Pioneer urges fund buyers into European equities

Investors should increase allocations to equities, including European equities, as not since the 1950s has the asset class been so cheap compared to bonds and cash, an audience of fund buyers heard last week at a Pioneer Investments conference.

Giordano Lombardo, chief investment officer and deputy chief executive of Pioneer, said: “It’s absolutely right to consider risky assets and particularly equities. They offer better value than any other alternatives, especially bonds, and they have a better risk-reward profile in the longer run.”

Lombardo said that he expected European equities, which have more attractive valuations compared to the US partly because of investor scepticism towards the eurozone, to be one of the top performing asset classes in the near future.

Diego Franzin, head of equity – Europe at Pioneer, said: “If you compare it to cash and bonds it does not happen very often that equities are so cheap in comparison.

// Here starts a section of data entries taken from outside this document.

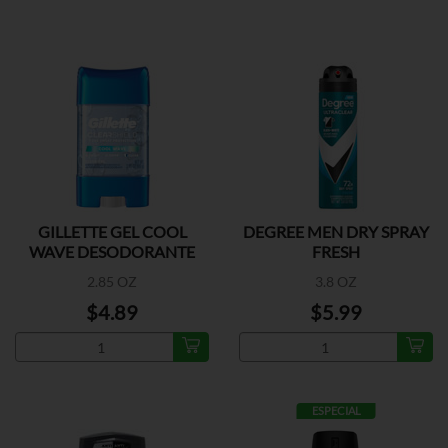
GILLETTE GEL COOL
DEGREE MEN DRY SPRAY
WAVE DESODORANTE
FRESH
2.85 OZ
3.8 OZ
$4.89
$5.99
ESPECIAL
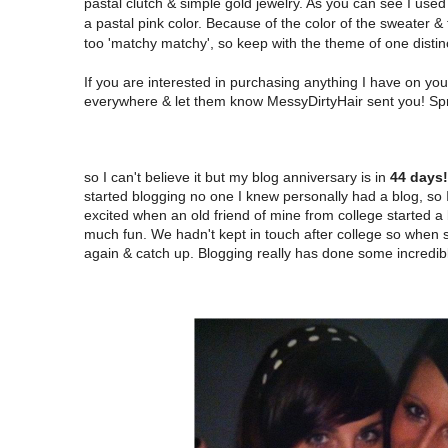
pastal clutch & simple gold jewelry. As you can see I used 
a pastal pink color. Because of the color of the sweater &
too 'matchy matchy', so keep with the theme of one distinc
If you are interested in purchasing anything I have on y
everywhere & let them know MessyDirtyHair sent you! Spri
so I can't believe it but my blog anniversary is in
44 days!
started blogging no one I knew personally had a blog, so 
excited when an old friend of mine from college started 
much fun. We hadn't kept in touch after college so when s
again & catch up. Blogging really has done some incredibl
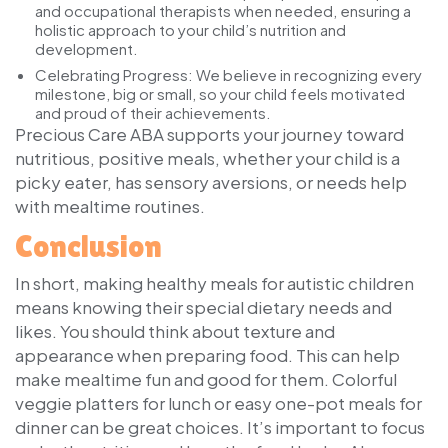
and occupational therapists when needed, ensuring a
holistic approach to your child’s nutrition and
development.
Celebrating Progress:
We believe in recognizing every
milestone, big or small, so your child feels motivated
and proud of their achievements.
Precious Care ABA supports your journey toward
nutritious, positive meals, whether your child is a
picky eater, has sensory aversions, or needs help
with mealtime routines.
Conclusion
In short, making healthy meals for autistic children
means knowing their special dietary needs and
likes. You should think about texture and
appearance when preparing food. This can help
make mealtime fun and good for them. Colorful
veggie platters for lunch or easy one-pot meals for
dinner can be great choices. It’s important to focus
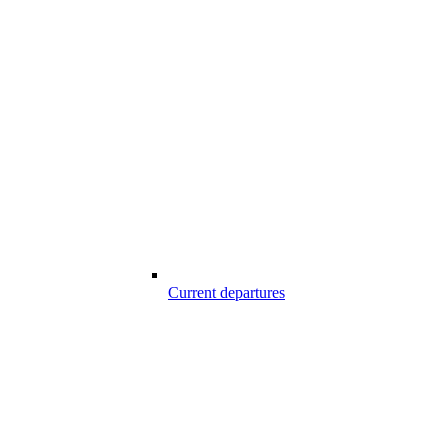
Current departures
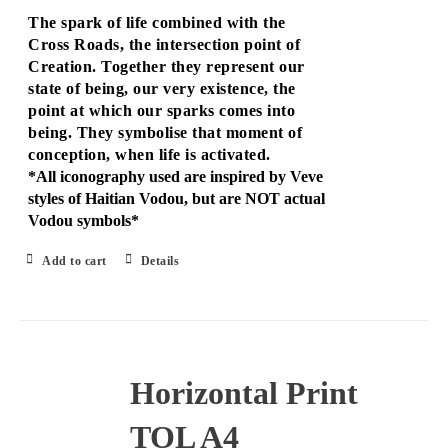
The spark of life combined with the
Cross Roads, the intersection point of
Creation. Together they represent our
state of being, our very existence, the
point at which our sparks comes into
being. They symbolise that moment of
conception, when life is activated.
*All iconography used are inspired by Veve
styles of Haitian Vodou, but are NOT actual
Vodou symbols*
Add to cart
Details
Horizontal Print
TOL A4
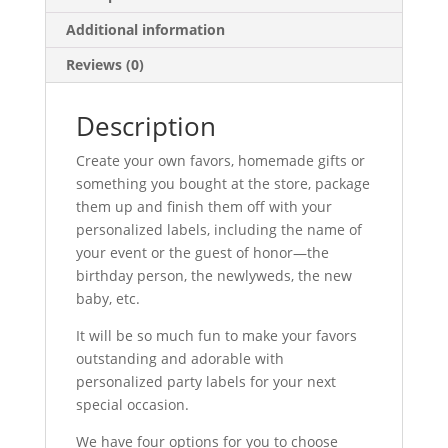
Additional information
Reviews (0)
Description
Create your own favors, homemade gifts or
something you bought at the store, package
them up and finish them off with your
personalized labels, including the name of
your event or the guest of honor—the
birthday person, the newlyweds, the new
baby, etc.
It will be so much fun to make your favors
outstanding and adorable with
personalized party labels for your next
special occasion.
We have four options for you to choose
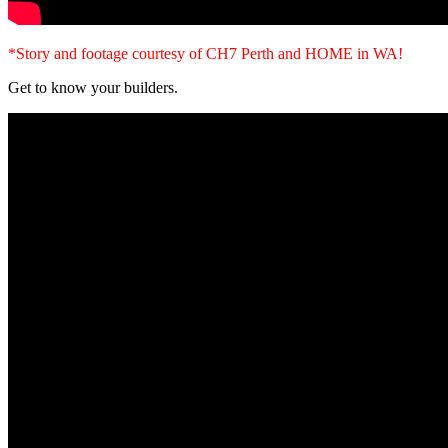
*Story and footage courtesy of CH7 Perth and HOME in WA!
Get to know your builders.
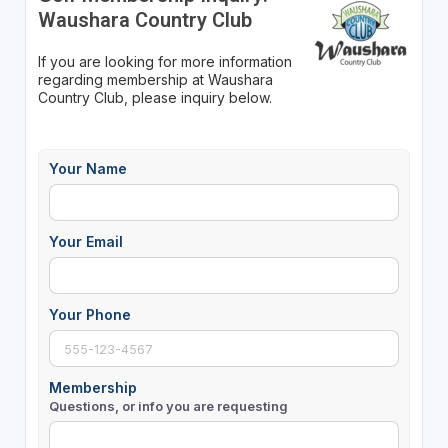
Waushara Country Club
If you are looking for more information
regarding membership at Waushara
Country Club, please inquiry below.
Your Name
Your Email
Your Phone
Membership
Questions, or info you are requesting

It last happened in the ‘50s when the ‘cult of the equity’ was born.”

Pioneer, which has €165 billion under management, increased its allocation to European equities when its sentiment turned positive relative to a previous preference for US equities in June last year. Notably, this was before the July announcement by Mario Draghi, president of the European Central Bank, to do “whatever it takes” to save the eurozone from collapse. The climb in equities markets across Europe in recent months can be dated to that speech.

Lombardo told the conference of international fund buyers that both the chief investment officer of a European insurance company, and an Asian sovereign wealth fund, had told him in recent months that they would like to invest in European equities.

A recognition that austerity had been the wrong policy response to low growth, and an easing of austerity measures, support the macroeconomic case, said Lombardo.

“A lot of ground has been covered in terms of austerity. The additional level of austerity will be much less if not close to zero.”

He pointed out that countries including France and Spain had been given longer to reach their budgetary targets.

However, he also warned that the failure of the transmission mechanism – the banks, which were supposed to channel the liquidity created by monetary authorities into the real economy – was behind increased asset prices, benefiting mainly the wealthy.

An increase in lending is the next sign that could carry eurozone equities forward, Lombardo said, and he pointed to the recent deal for KfW, the German development bank, to lend €800 million to Spanish small and medium enterprises as a positive step.

But Lombardo also warned against a possible bubble in dividend-paying equities.

Though he said this was not a near-term danger, he said a result of the search for income by investors could be inflated asset prices, both in bonds and income equities.

High dividend-paying equities have been in favour for many funds in recent years.

“The important thing is knowing when at some stage you are buying beyond the fundamentals.”

The Pioneer conference was held in Dublin, where the firm has one of its investment hubs. Funds Europe was the media partner.